_WHAT IS BEING ASKED_
Which lines of the entries contain the string "bottle"? Copy each of them.

_DATA RECORDS_
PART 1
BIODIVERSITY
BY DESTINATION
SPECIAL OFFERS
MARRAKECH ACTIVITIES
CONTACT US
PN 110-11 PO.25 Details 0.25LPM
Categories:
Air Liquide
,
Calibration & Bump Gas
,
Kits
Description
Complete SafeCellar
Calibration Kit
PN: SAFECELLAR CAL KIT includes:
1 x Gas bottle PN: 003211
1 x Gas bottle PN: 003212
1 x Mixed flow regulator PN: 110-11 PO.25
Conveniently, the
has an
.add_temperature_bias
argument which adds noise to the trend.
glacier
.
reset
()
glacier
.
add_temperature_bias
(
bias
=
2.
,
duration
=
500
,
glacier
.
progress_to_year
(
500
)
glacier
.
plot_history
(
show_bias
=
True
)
==
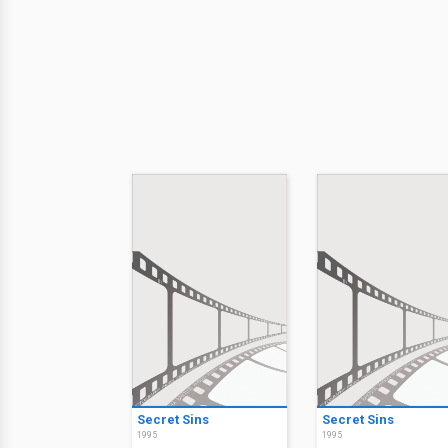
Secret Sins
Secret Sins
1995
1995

_RESPONSE FOR THIS EXERCISE_
1 x Gas bottle PN: 003211
1 x Gas bottle PN: 003212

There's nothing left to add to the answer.